Police are investigating a number of thefts and vandalism targeting Pride objects, such as flags. However, members of the community are stepping up to counter the hateful vandalism.
In the community of Newburgh, the Pride flag was torn down from the Newburgh Public School flag pole, and two decorative rocks painted in Pride colours were vandalized at the village’s Hollow Square Market sometime overnight between Sunday, Jun. 12 and Monday, Jun. 13, 2022.
“We are extremely heartbroken and, quite frankly, absolutely enraged and disgusted to have to write the following post,” wrote the admin of the Hollow Square Market’s Facebook page Monday morning, “Our Pride rocks have been defaced. This is a hate crime and it has been reported to the police. We do not take this lightly. We will be installing cameras on the property today. It hurts our hearts that we even have to do this… To members of the LGBTQ2S+ community: we are so sorry that this happened. We want you to know you are loved and you matter… We will not let this hate stop us from displaying our love and support. We certainly will not allow it to stop us from celebrating Pride at this weekend’s market.”

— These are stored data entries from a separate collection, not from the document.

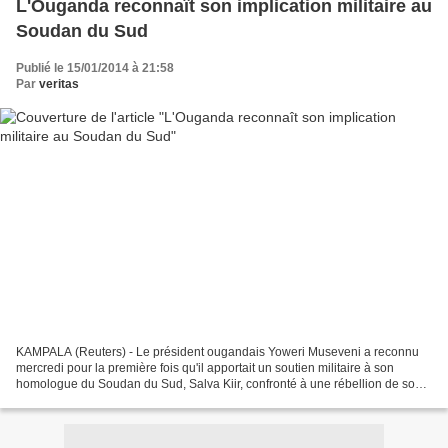
L'Ouganda reconnaît son implication militaire au
Soudan du Sud
Publié le 15/01/2014 à 21:58
Par
veritas
KAMPALA (Reuters) - Le président ougandais Yoweri Museveni a reconnu
mercredi pour la première fois qu'il apportait un soutien militaire à son
homologue du Soudan du Sud, Salva Kiir, confronté à une rébellion de son
ancien vice-président. Des responsables...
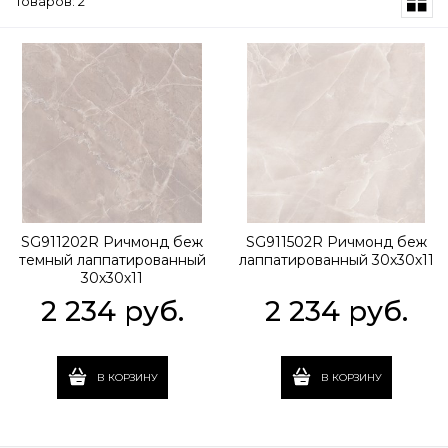
Товаров: 2
SG911202R Ричмонд беж
SG911502R Ричмонд беж
темный лаппатированный
лаппатированный 30х30х11
30х30х11
2 234
 руб.
2 234
 руб.
В КОРЗИНУ
В КОРЗИНУ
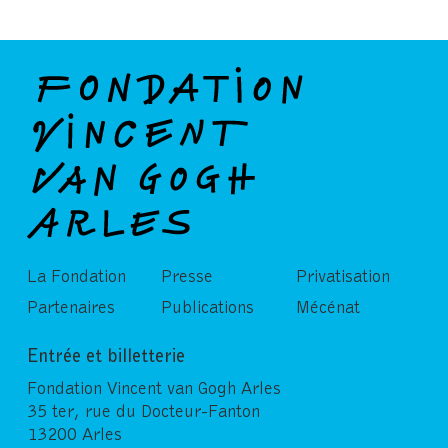
La Fondation
Presse
Privatisation
Partenaires
Publications
Mécénat
Entrée et billetterie
Fondation Vincent van Gogh Arles
35 ter, rue du Docteur-Fanton
13200 Arles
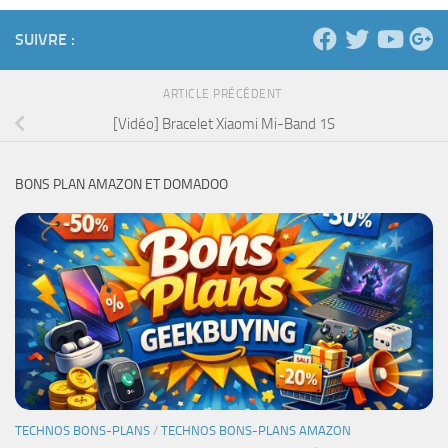
SUIVRE :
ARTICLE PRÉCÉDENT
[Vidéo] Bracelet Xiaomi Mi-Band 1S
BONS PLAN AMAZON ET DOMADOO
TECHNOS BONS-PLANS
/
TECHNOS BONS-PLANS AMAZON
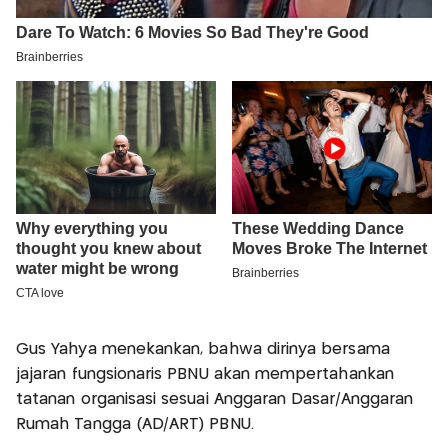
Gus Yahya menekankan, bahwa dirinya bersama
jajaran fungsionaris PBNU akan mempertahankan
tatanan organisasi sesuai Anggaran Dasar/Anggaran
Rumah Tangga (AD/ART) PBNU.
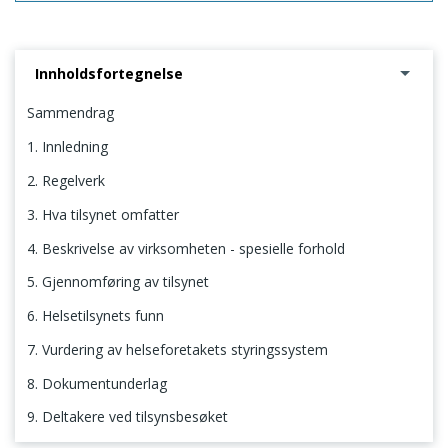
Innholdsfortegnelse
Sammendrag
1. Innledning
2. Regelverk
3. Hva tilsynet omfatter
4. Beskrivelse av virksomheten - spesielle forhold
5. Gjennomføring av tilsynet
6. Helsetilsynets funn
7. Vurdering av helseforetakets styringssystem
8. Dokumentunderlag
9. Deltakere ved tilsynsbesøket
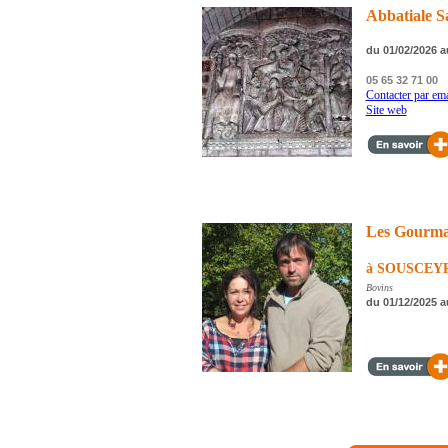
Abbatiale S
du 01/02/2026 a
05 65 32 71 00
Contacter par ema
Site web
Les Gourma
à SOUSCEY
Bovins
du 01/12/2025 a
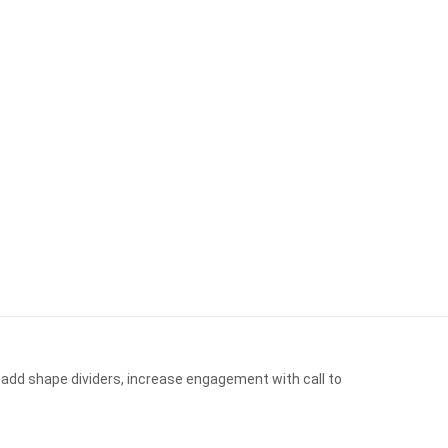
 add shape dividers, increase engagement with call to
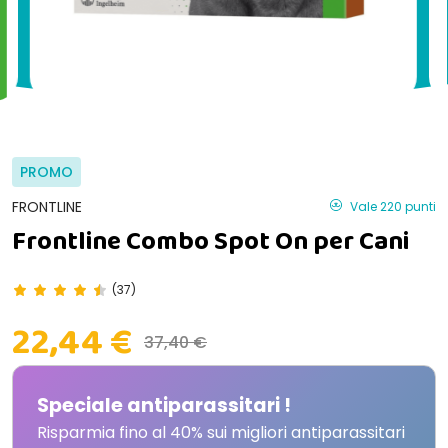
PROMO
FRONTLINE
Vale 220 punti
Frontline Combo Spot On per Cani
(37)
22,44 €
37,40 €
Speciale antiparassitari !
Risparmia fino al 40% sui migliori antiparassitari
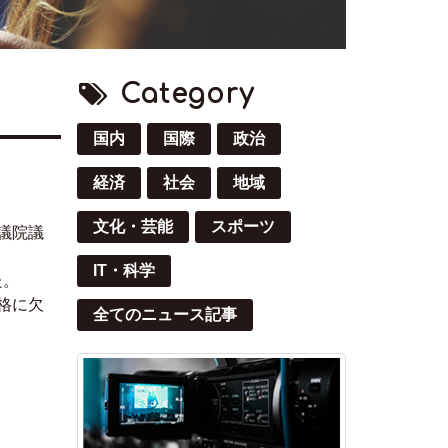
Category
国内
国際
政治
経済
社会
地域
文化・芸能
スポーツ
議院議
IT・科学
た。
格に欠
全てのニュース記事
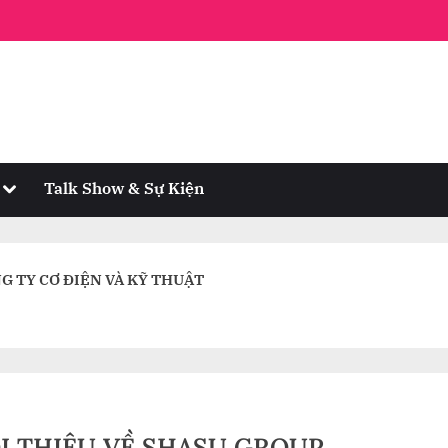
Toggle
Talk Show & Sự Kiện
sub-
menu
G TY CƠ ĐIỆN VÀ KỸ THUẬT
I THIỆU VỀ SHASU GROUP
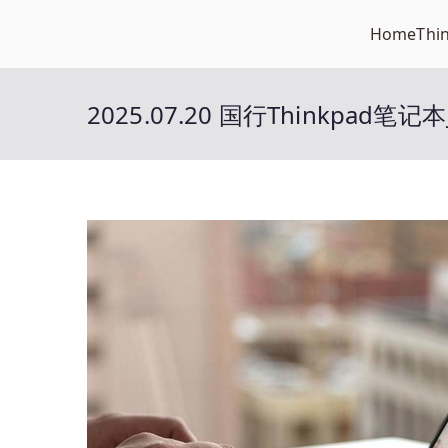
Skip
Home
Thi
Open笔记本
to
开放的笔记本报价平台
content
2025.07.20 国行Thinkpad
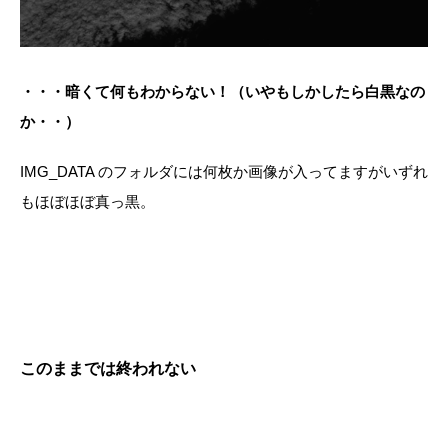
・・・暗くて何もわからない！（いやもしかしたら白黒なの
か・・）
IMG_DATA のフォルダには何枚か画像が入ってますがいずれ
もほぼほぼ真っ黒。
このままでは終われない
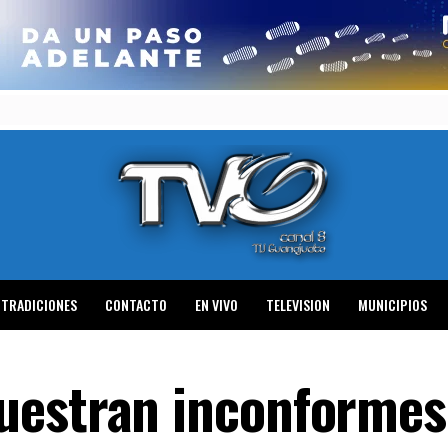
TRADICIONES
CONTACTO
EN VIVO
TELEVISION
MUNICIPIOS
uestran inconformes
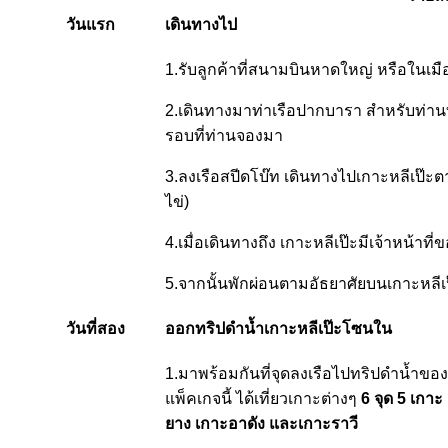
วันแรก
เดินทางไป
1.รับลูกค้าที่สนามบินหาดใหญ่ หรือในเมื
2.เดินทางมาท่าเรือปากบารา สำหรับท่านที
รอบที่ท่านจองมา
3.ลงเรือสปีดโบ๊ท เดินทางไปเกาะหลีเป๊ะตา
ไข่)
4.เมื่อเดินทางถึง เกาะหลีเป๊ะมีเจ้าหน้าท
5.จากนั้นพักผ่อนตามอัธยาศัยบนเกาะหลีเ
วันที่สอง
ออกทริปดำน้ำเกาะหลีเป๊ะโซนใน
1.มาพร้อมกันที่จุดลงเรือไปทริปดำน้ำของเ
แพ็คเกจนี้ ได้เที่ยวเกาะต่างๆ
6 จุด 5 เกา
ยาง เกาะอาดัง และเกาะราวี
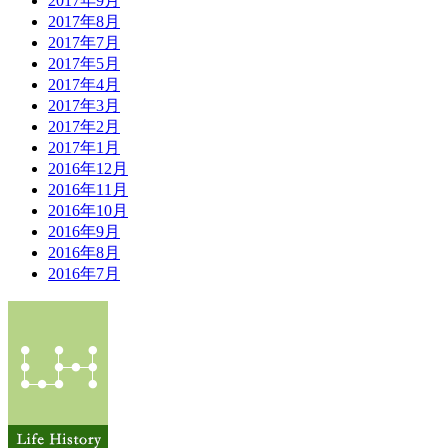
2017年9月
2017年8月
2017年7月
2017年5月
2017年4月
2017年3月
2017年2月
2017年1月
2016年12月
2016年11月
2016年10月
2016年9月
2016年8月
2016年7月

Late Monday the rocks were covered with brightly coloured picnic tablecloths and flower arrangements until they could be repainted ahead of Pride festivities at the Market on Saturday, Jun. 18, 2022.
Pictures of the newly repainted rocks are now posted on the Market’s Facebook page. Desiree Barbosa observed ironically, “The rocks look brighter and more beautiful with the base layer.”
Market-goers attending on Saturday are being asked by organizers to bring their own small painted rocks because, in their words, “we would love to surround our rocks with beautiful art from the community. We want to see our Pride display come back bigger, better, and brighter than it was before.”
Similarly, the Pride flag was torn down from the Newburgh Public School’s flag pole that same night. However, the parents and students of the school community were having none of the hate. Several of them returned after school hours Monday to create public art in honour of Pride. Rainbows and hearts festooned every space around the little school.
Ahead of Saturday’s Market, organizers wrote a note of thanks and encouragement about the community’s reaction: “Every message, phone call, share, and reaction has meant so much to us… It has reassured us that the acts of one person or a few people do not reflect who we are as a community, and we are so thankful for that. We have been asked numerous times if there is anything the community can do to help… we have been accepting donations that will go to Trellis HIV and Community Care (formerly HIV/AIDS Regional Services/HARS) in Kingston, which facilitates a number of LGBTQ2S+ services and programs. We will have a donation jar at the entrance to the market on Saturday.”